Configuring Storm Control
Context
Excess broadcast, multicast, or unicast packets have great impact on network devices. To limit the rate of these packets, configure storm control on the interface that receives these packets.
Pre-configuration Tasks
Before configuring the storm control function, configure link layer protocol parameters for interfaces to ensure that the link layer protocol status on the interfaces is Up.
Procedure
- Run system-view
The system view is displayed.
- Run interface interface-type interface-number
The interface view is displayed.
- Run any of the following commands to storm control for the broadcast, multicast, and unicast packets on the interface.
- storm control { broadcast | multicast | unicast | unknown-unicast } min-rate percent min-rate-value max-rate percent max-rate-value
- storm control { broadcast | multicast | unicast | unknown-unicast } min-rate kbps min-rate-value max-rate kbps max-rate-value
- storm control { broadcast | multicast | unicast | unknown-unicast } min-rate min-rate-value max-rate max-rate-value
- Set the storm control action.
- Run the storm control action { error-down | block } command.
The device records the status of an interface as Error-Down when it detects that a fault occurs. The interface in Error-Down state cannot receive or send packets and the interface indicator is off.
- (Optional) Run storm control enable { log | trap }
The function of recording logs or reporting traps during storm control is enabled.
- (Optional) Run storm control interval interval-value
The storm detection interval is set.
- Run commit
The configuration is committed.
Verifying the Configuration
Run the display storm control [ interface interface-type interface-number [ verbose ] ] command to check the storm control configuration on an interface.
Follow-up Procedure
Generally, when attack packets exist, the average rate at which an interface receives broadcast, multicast, or unknown unicast packets is higher than the specified upper limit. In this situation, identify the attack source, remove the attack, and recover the interface status.
Manual recovery (after an Error-Down event occurs):
If a few interfaces need to be recovered, run the shutdown and undo shutdown commands in the interface view. Alternatively, run the restart command in the interface view to restart the interfaces.
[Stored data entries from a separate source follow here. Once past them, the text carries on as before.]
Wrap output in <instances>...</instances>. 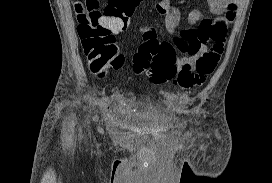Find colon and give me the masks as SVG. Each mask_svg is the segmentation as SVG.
<instances>
[{"label":"colon","mask_w":272,"mask_h":183,"mask_svg":"<svg viewBox=\"0 0 272 183\" xmlns=\"http://www.w3.org/2000/svg\"><path fill=\"white\" fill-rule=\"evenodd\" d=\"M140 0H108L101 10L98 0H82L74 5L77 33L88 59L89 69L103 75L124 63L115 42V33L127 28L129 19ZM223 39L215 40L194 67L178 68L175 48L164 41L152 40L141 44L133 58L135 73L145 72L155 84L173 81L183 89L202 85L213 73L223 53Z\"/></svg>","instance_id":"1"}]
</instances>
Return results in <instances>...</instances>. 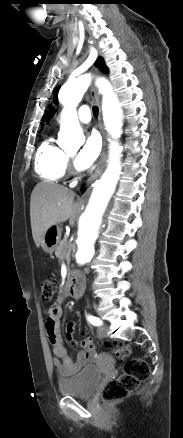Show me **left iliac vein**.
Listing matches in <instances>:
<instances>
[{
  "label": "left iliac vein",
  "instance_id": "obj_1",
  "mask_svg": "<svg viewBox=\"0 0 183 438\" xmlns=\"http://www.w3.org/2000/svg\"><path fill=\"white\" fill-rule=\"evenodd\" d=\"M107 330L108 328L106 326H100L98 328V336L101 338H105L107 336Z\"/></svg>",
  "mask_w": 183,
  "mask_h": 438
}]
</instances>
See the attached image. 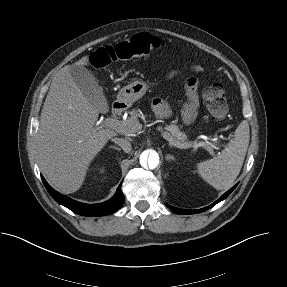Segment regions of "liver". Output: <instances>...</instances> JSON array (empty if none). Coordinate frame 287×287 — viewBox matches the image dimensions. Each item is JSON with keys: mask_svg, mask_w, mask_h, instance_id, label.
Returning <instances> with one entry per match:
<instances>
[{"mask_svg": "<svg viewBox=\"0 0 287 287\" xmlns=\"http://www.w3.org/2000/svg\"><path fill=\"white\" fill-rule=\"evenodd\" d=\"M89 56L74 65H87ZM99 111L74 83L70 66L54 76L36 134L37 159L51 186L70 194L80 189L95 156L117 133L94 127Z\"/></svg>", "mask_w": 287, "mask_h": 287, "instance_id": "obj_1", "label": "liver"}]
</instances>
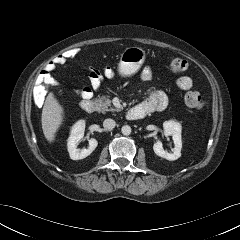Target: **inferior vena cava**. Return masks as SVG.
<instances>
[{
	"instance_id": "602c4592",
	"label": "inferior vena cava",
	"mask_w": 240,
	"mask_h": 240,
	"mask_svg": "<svg viewBox=\"0 0 240 240\" xmlns=\"http://www.w3.org/2000/svg\"><path fill=\"white\" fill-rule=\"evenodd\" d=\"M116 123L113 119H105L103 122V127L105 129L111 130L115 127Z\"/></svg>"
}]
</instances>
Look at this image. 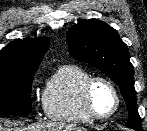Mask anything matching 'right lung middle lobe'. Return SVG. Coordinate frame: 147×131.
I'll return each instance as SVG.
<instances>
[{
    "instance_id": "dd1d6c3e",
    "label": "right lung middle lobe",
    "mask_w": 147,
    "mask_h": 131,
    "mask_svg": "<svg viewBox=\"0 0 147 131\" xmlns=\"http://www.w3.org/2000/svg\"><path fill=\"white\" fill-rule=\"evenodd\" d=\"M36 70H0V116L31 110V84Z\"/></svg>"
}]
</instances>
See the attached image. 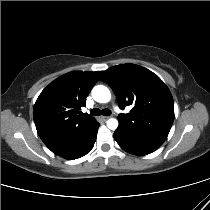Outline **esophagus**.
I'll list each match as a JSON object with an SVG mask.
<instances>
[{"instance_id": "obj_1", "label": "esophagus", "mask_w": 210, "mask_h": 210, "mask_svg": "<svg viewBox=\"0 0 210 210\" xmlns=\"http://www.w3.org/2000/svg\"><path fill=\"white\" fill-rule=\"evenodd\" d=\"M101 119H102L103 121H106V120L109 119V116H102Z\"/></svg>"}]
</instances>
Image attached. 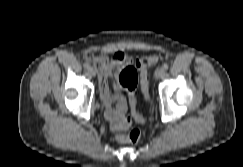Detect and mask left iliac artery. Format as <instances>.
I'll return each instance as SVG.
<instances>
[{
    "label": "left iliac artery",
    "instance_id": "1",
    "mask_svg": "<svg viewBox=\"0 0 243 167\" xmlns=\"http://www.w3.org/2000/svg\"><path fill=\"white\" fill-rule=\"evenodd\" d=\"M168 68H169V65H168V64H164V65H163V69H164V70H168Z\"/></svg>",
    "mask_w": 243,
    "mask_h": 167
}]
</instances>
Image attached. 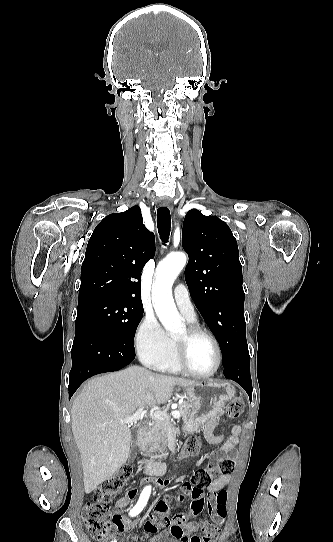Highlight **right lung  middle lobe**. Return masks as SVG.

Alternatively, run the undo storm control action or undo storm control { broadcast | multicast | unicast | unknown-unicast | all } command in the interface view to recover the interface status. This method is not recommended.
Automatic recovery (before an Error-Down event occurs):
If a large number of interfaces need to be recovered, manual recovery is time consuming and some interfaces may be omitted. To avoid this problem, run the error-down auto-recovery cause storm-control interval command in the system view to enable automatic interface recovery and set the recovery delay time. Run the display error-down recovery command to view information about automatic interface recovery.
This method does not take effect on interfaces that are already in Error-Down state. It is effective only on interfaces that enter the Error-Down state after this configuration is complete.